How do you respond when people want a church (or organization) to grow, but not change?
Here, eat this bacon cheeseburger.
The problem you and your organization are facing is a challenge a lot of us experience in life. Isn’t wanting to grow but not really change actually like saying, “I want to lose weight, but I really want a bacon cheeseburger”? Well, yes, it’s exactly like that. People hire personal trainers all the time to help them lose weight. A trainer’s message is not revolutionary.
It is almost never, “Just take this diet pill and you will magically lose 50 pounds while eating cupcakes.” Yet, most of us want to believe that we can take a pill and eat cheeseburgers and cupcakes and lose weight. At least I do.
A good personal trainer’s advice is always some variation of “eat smaller portions, eat healthy foods, exercise and make sure your calorie input is less than your calorie output.”
And people pay them money—lots of money—to tell them what they already know to be true.You’re not that different as an organizational leader. Really.
6 things you can do to help your church change
As a leader, don’t try to navigate change in a congregational meeting. You will get stuck in the mud before you know what’s happening. Fifty people or 500 people won’t agree on anything. And they will certainly never agree on anything courageous. (I talk more about navigating the dynamics of change in my book Leading Change Without Losing It).
Sit down with your real leadership team—your board, your key staff or even a new group you form for the purpose—and start the conversation.

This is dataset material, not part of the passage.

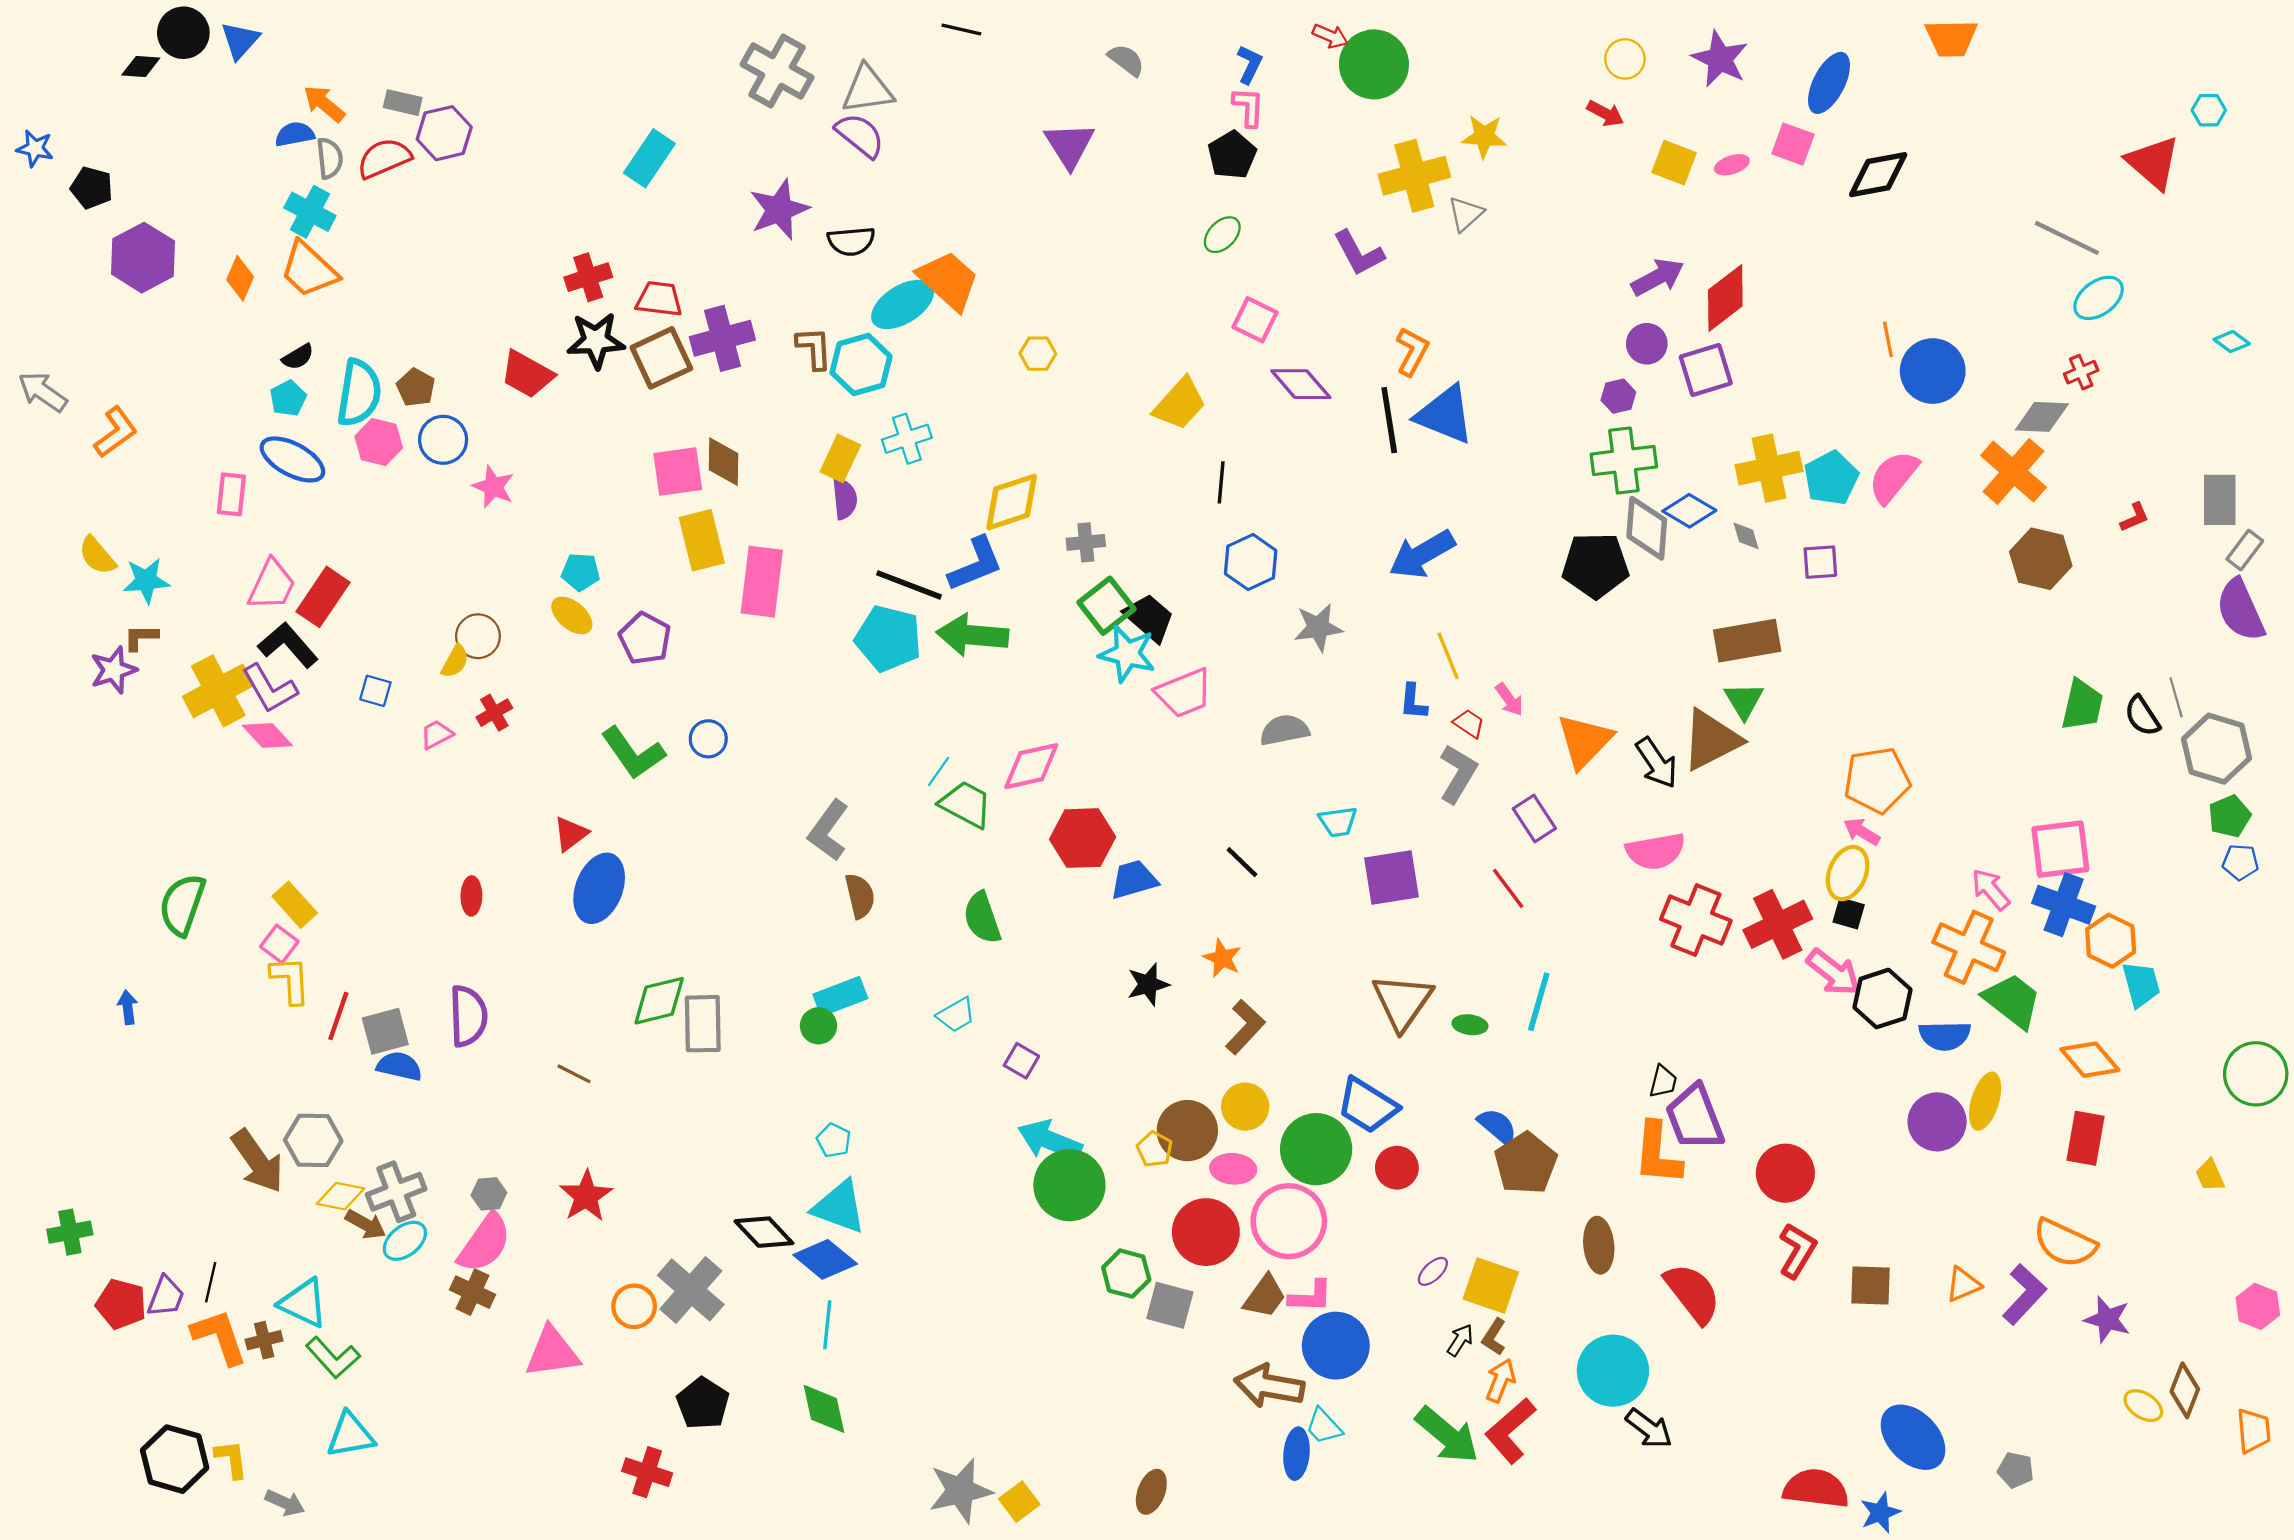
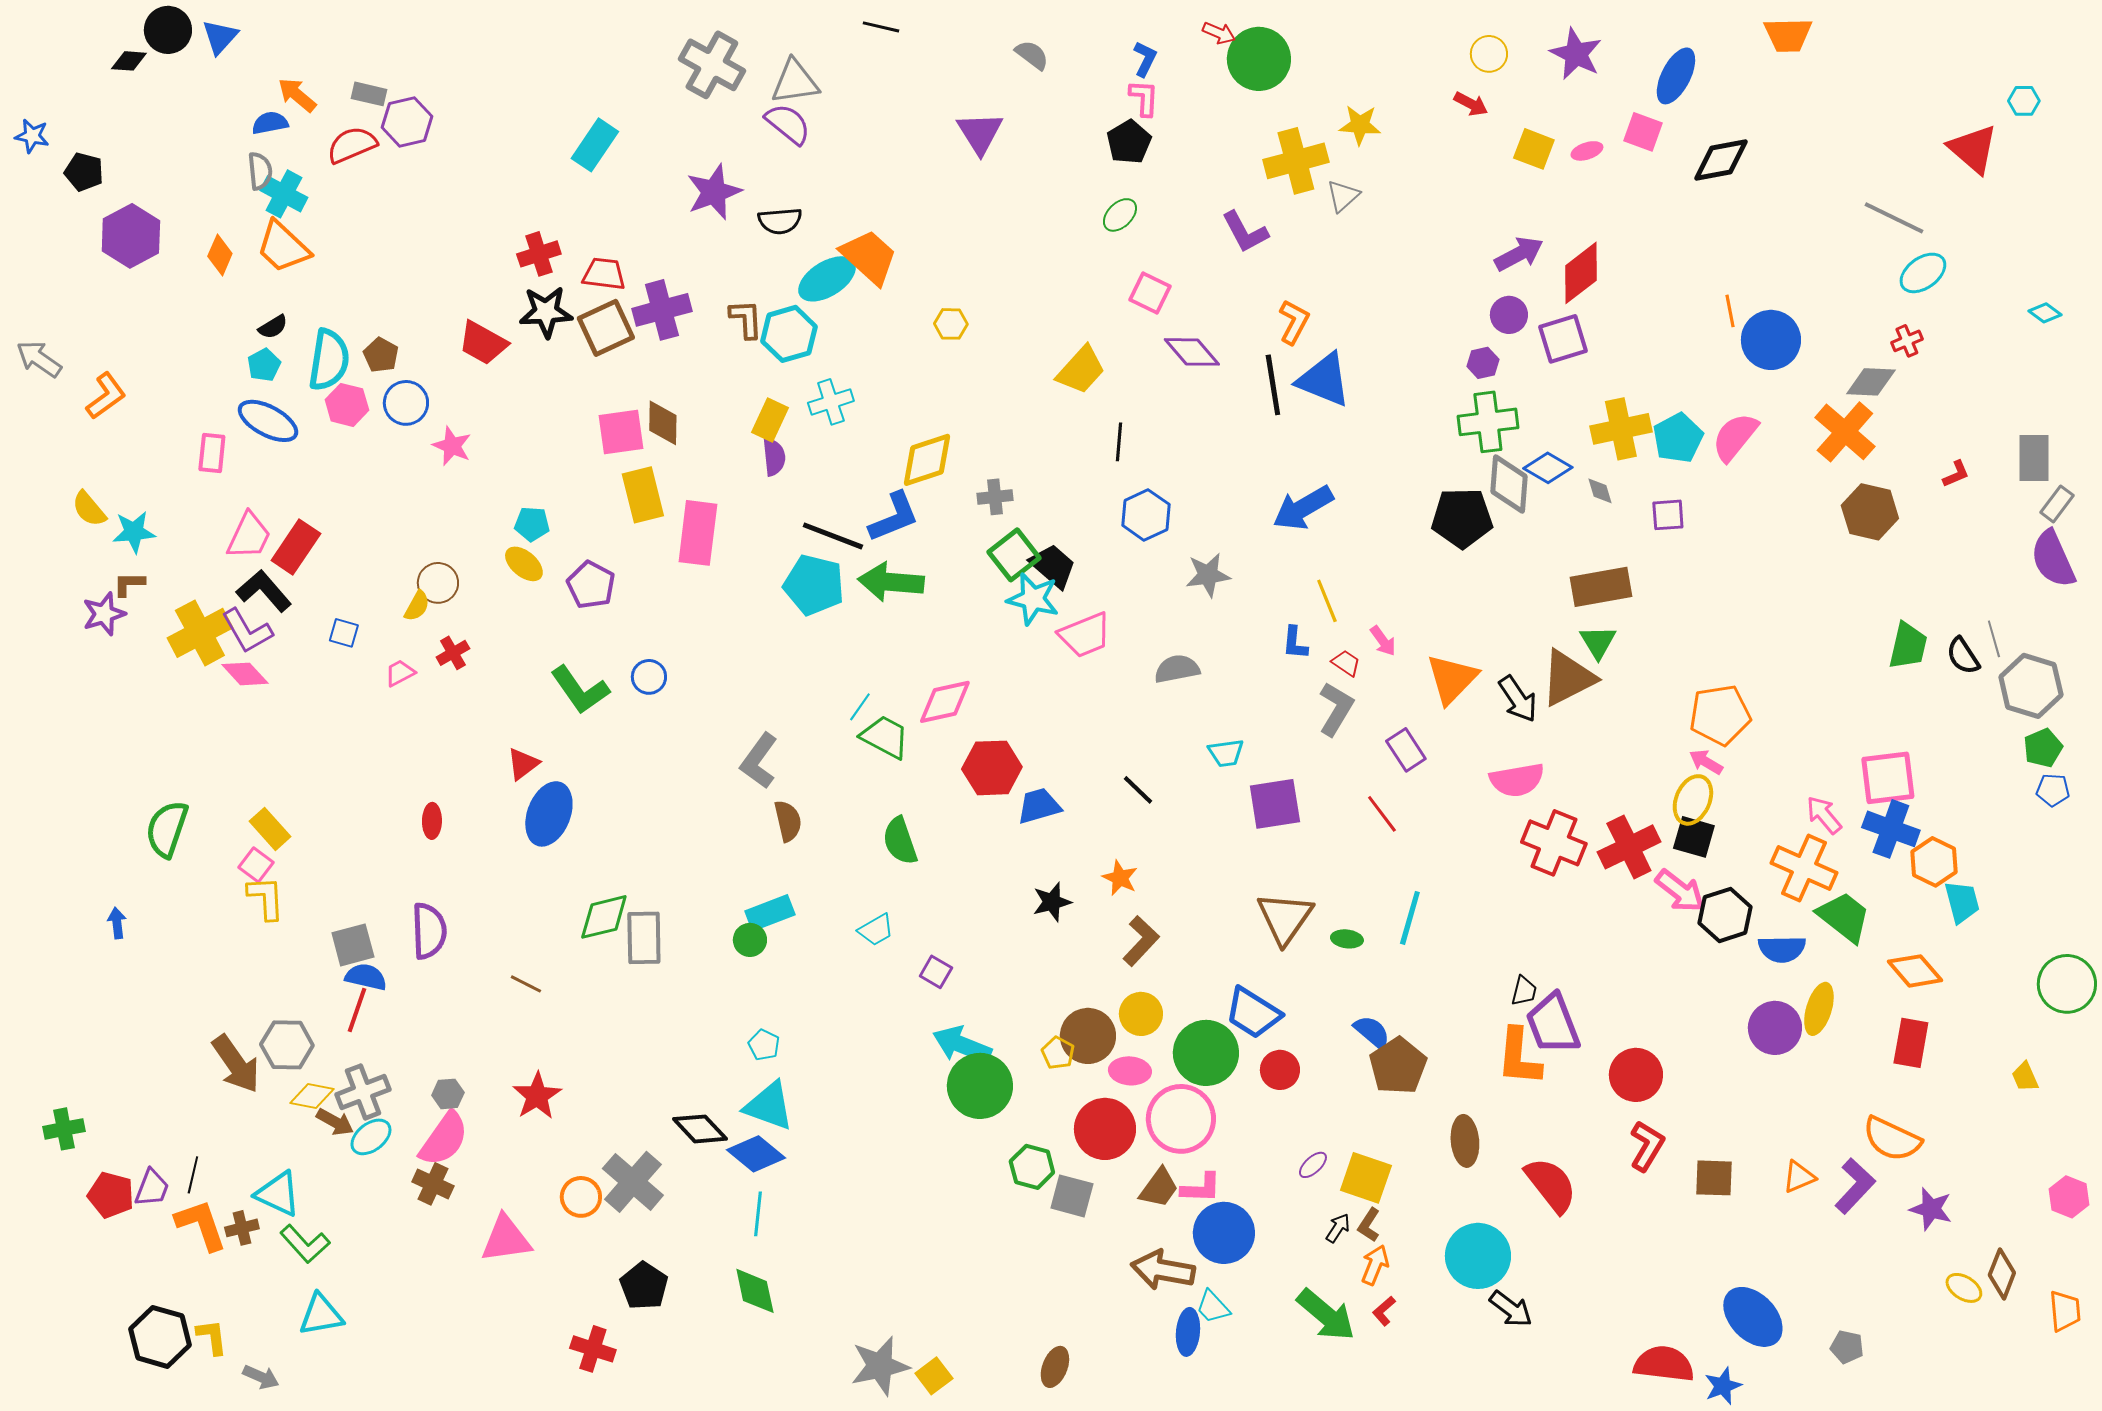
gray semicircle: (330, 158) -> (260, 171), moved
black square: (1849, 913) -> (1694, 837), size x1.4
red line: (338, 1016) -> (357, 1010), moved
red L-shape: (1510, 1431) -> (1384, 1311), size x0.5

As you lead that conversation, here are six things you can do to tackle the challenge of leading a group that wants to grow but doesn’t want to change:
1. Tell the truth.
Usually, we hire trainers, coaches, counselors and consultants to tell us the truth we can’t see or, often, already know but won’t face. That’s my job and your job as the leader of an organization: We need to help people see the truth. So, what’s the truth about wanting to grow but not wanting to change?
It’s quite simple. Your patterns, habits and level of effectiveness as a church got you to where you are now.
If you want your current level of effectiveness, keep doing what you’re doing right now.
If you don’t want your current level of effectiveness, change.
It actually isn’t much more complicated than that. Sometimes great leadership is simply about pointing out the truth that nobody else wants to talk about. You need to do this in love, but often our desire to be loving kills our need to be truthful. As a leader, help people see the truth.
2. Plot trajectory.
Learning how to plot trajectory is one of the best skills a leader can bring to the table. Plotting trajectory is simply mapping out the probable course or path an organization, person or object is on. This is critical because usually, when it comes to people and organizations, we’re not sure where we’re headed.
To plot trajectory, ask two questions:
If we continue doing what we’re doing today, where will we be one year, two years and five years from now?
If we change X, where will we be one year, two years and five years from now?
Sure, you don’t know for sure where you end up, but if you start asking the question, you’ll be amazed at what you discover. Try it.